Church Booleans are the Church encoding of the Boolean values true and false. Some programming languages use these as an implementation model for Boolean arithmetic; examples are Smalltalk and Pico.

Boolean logic may be considered as a choice. The Church encoding of true and false are functions of two parameters;

• true chooses the first parameter.
• false chooses the second parameter.

The two definitions are known as Church Booleans;

$\operatorname{true} \equiv \lambda a.\lambda b.a$
$\operatorname{false} \equiv \lambda a.\lambda b.b$

This definition allows predicates (i.e. functions returning logical values) to directly act as if-clauses.
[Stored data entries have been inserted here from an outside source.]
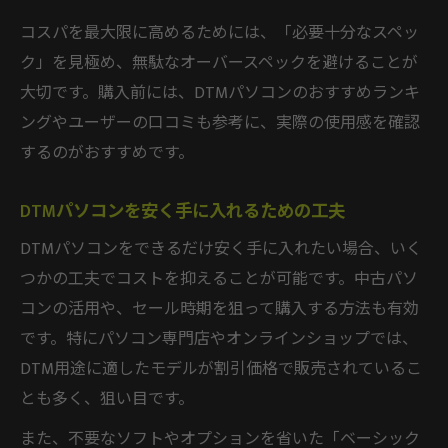
コスパを最大限に高めるためには、「必要十分なスペッ
ク」を見極め、無駄なオーバースペックを避けることが
大切です。購入前には、DTMパソコンのおすすめランキ
ングやユーザーの口コミも参考に、実際の使用感を確認
するのがおすすめです。
DTMパソコンを安く手に入れるための工夫
DTMパソコンをできるだけ安く手に入れたい場合、いく
つかの工夫でコストを抑えることが可能です。中古パソ
コンの活用や、セール時期を狙って購入する方法も有効
です。特にパソコン専門店やオンラインショップでは、
DTM用途に適したモデルが割引価格で販売されているこ
とも多く、狙い目です。
また、不要なソフトやオプションを省いた「ベーシック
A function returning a Boolean, which is then applied to two parameters, returns either the first or the second parameter;

$\operatorname{predicate}\ x\ \operatorname{then-clause}\ \operatorname{else-clause}$

evaluates to then-clause if predicate x evaluates to true, and to else-clause if predicate x evaluates to false.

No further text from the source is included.